_EXERCISE_: Wherever "body" appears in the records below, copy the line that holds it.

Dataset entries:
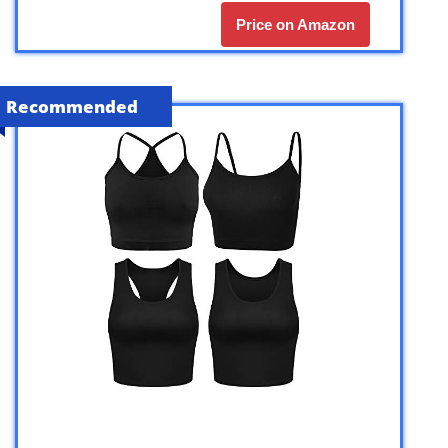
Price on Amazon
Recommended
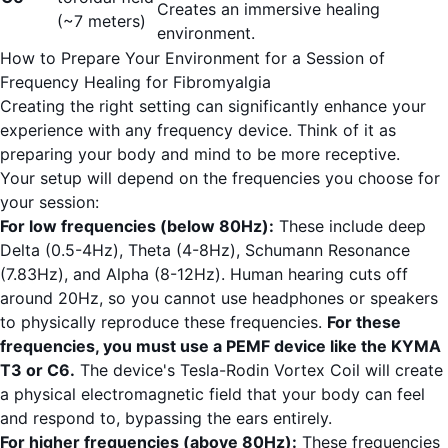
Creates an immersive healing
(~7 meters)
environment.
How to Prepare Your Environment for a Session of
Frequency Healing for Fibromyalgia
Creating the right setting can significantly enhance your
experience with any frequency device. Think of it as
preparing your body and mind to be more receptive.
Your setup will depend on the frequencies you choose for
your session:
For low frequencies (below 80Hz):
These include deep
Delta (0.5-4Hz), Theta (4-8Hz), Schumann Resonance
(7.83Hz), and Alpha (8-12Hz). Human hearing cuts off
around 20Hz, so you cannot use headphones or speakers
to physically reproduce these frequencies.
For these
frequencies, you must use a PEMF device like the
KYMA
T3
or
C6
.
The device's Tesla-Rodin Vortex Coil will create
a physical electromagnetic field that your body can feel
and respond to, bypassing the ears entirely.
For higher frequencies (above 80Hz):
These frequencies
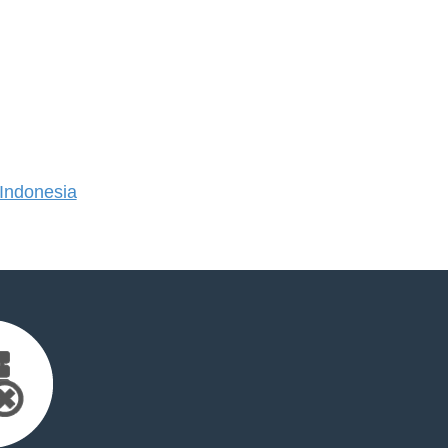
Indonesia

_SOLUTION_:
preparing your body and mind to be more receptive.
a physical electromagnetic field that your body can feel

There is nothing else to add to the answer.